AIM OF THE TASK: Copy every line from the records below that holds the word "their".

GIVEN INFORMATION:
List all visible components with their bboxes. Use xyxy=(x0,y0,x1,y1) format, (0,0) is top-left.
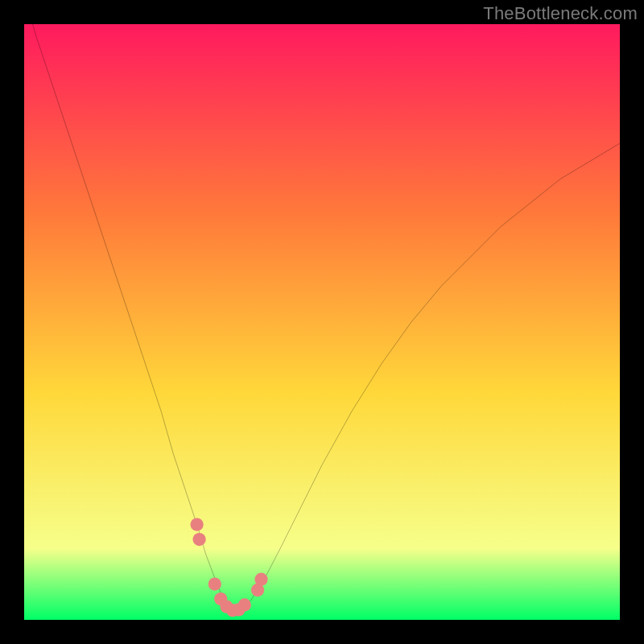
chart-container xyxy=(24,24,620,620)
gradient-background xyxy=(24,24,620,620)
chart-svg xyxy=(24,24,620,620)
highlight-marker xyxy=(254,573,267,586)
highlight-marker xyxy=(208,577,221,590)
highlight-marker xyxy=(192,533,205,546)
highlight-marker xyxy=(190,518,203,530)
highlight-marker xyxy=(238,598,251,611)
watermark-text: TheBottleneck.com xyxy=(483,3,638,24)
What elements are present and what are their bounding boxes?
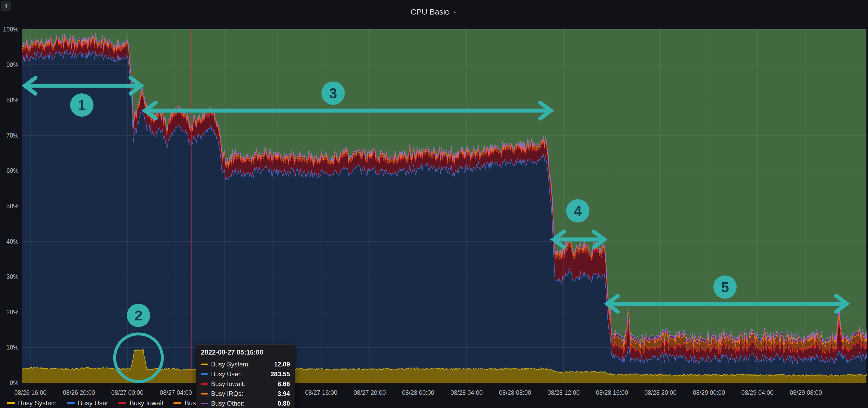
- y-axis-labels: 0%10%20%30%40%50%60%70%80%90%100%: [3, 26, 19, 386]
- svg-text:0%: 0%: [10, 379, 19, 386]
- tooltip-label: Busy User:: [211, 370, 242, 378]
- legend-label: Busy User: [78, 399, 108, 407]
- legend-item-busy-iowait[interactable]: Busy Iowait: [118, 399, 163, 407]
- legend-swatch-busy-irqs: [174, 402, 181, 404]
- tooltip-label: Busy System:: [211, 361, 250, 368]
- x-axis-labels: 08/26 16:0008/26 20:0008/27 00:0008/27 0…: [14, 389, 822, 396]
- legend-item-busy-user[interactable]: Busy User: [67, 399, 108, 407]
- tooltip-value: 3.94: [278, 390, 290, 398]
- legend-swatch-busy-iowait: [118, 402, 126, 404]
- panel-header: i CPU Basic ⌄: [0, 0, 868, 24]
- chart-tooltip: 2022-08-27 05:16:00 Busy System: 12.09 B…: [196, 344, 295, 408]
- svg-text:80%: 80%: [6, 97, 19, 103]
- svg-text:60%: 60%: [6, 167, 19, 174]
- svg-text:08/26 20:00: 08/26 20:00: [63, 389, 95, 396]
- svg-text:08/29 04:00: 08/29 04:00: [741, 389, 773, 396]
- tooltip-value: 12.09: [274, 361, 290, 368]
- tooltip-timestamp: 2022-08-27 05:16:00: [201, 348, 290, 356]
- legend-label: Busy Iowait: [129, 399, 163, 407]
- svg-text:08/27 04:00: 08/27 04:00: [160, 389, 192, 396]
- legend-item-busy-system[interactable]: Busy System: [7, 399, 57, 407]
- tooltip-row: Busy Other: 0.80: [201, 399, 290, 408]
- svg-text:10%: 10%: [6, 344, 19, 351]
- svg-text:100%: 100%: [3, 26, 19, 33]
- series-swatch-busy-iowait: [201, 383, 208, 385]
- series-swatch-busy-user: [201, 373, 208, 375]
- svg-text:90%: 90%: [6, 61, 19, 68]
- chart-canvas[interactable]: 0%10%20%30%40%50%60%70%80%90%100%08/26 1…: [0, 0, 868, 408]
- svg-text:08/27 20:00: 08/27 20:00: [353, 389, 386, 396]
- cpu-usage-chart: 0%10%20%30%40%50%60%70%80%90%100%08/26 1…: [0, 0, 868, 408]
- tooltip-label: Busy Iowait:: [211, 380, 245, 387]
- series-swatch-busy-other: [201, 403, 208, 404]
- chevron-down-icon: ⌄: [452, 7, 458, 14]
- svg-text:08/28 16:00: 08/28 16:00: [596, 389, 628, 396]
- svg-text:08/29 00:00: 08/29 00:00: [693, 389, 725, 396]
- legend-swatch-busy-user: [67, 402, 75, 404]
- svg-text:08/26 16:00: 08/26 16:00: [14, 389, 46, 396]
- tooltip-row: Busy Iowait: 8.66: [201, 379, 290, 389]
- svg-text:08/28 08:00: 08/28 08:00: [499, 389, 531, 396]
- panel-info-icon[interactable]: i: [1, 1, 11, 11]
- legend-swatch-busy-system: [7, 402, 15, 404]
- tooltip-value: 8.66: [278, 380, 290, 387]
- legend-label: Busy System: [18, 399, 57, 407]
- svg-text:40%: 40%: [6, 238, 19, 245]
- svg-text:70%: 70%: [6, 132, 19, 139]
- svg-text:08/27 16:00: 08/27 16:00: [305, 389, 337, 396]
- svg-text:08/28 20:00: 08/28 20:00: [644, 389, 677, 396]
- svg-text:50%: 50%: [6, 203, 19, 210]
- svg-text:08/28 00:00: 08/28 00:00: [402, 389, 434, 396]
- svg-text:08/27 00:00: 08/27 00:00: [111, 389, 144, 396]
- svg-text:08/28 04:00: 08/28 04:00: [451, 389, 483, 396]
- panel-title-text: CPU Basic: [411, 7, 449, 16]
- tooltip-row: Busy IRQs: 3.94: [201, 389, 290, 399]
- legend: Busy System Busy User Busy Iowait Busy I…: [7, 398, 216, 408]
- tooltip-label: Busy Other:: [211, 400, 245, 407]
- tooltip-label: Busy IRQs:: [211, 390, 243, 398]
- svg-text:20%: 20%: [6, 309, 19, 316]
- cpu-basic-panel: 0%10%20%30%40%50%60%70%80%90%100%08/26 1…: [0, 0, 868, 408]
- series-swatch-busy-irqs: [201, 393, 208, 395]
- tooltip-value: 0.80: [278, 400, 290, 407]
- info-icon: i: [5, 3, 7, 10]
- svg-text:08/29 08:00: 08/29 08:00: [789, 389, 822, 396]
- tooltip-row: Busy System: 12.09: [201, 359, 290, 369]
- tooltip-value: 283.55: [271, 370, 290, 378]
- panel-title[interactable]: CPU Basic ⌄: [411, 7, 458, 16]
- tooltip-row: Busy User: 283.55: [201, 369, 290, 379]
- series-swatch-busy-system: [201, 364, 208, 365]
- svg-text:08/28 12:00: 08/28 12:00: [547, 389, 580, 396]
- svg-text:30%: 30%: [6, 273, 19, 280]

TASK OUTPUT:
List all visible components with their bboxes. Use xyxy=(x0,y0,x1,y1) format, (0,0) is top-left.
What elements are present and what are their bounding boxes?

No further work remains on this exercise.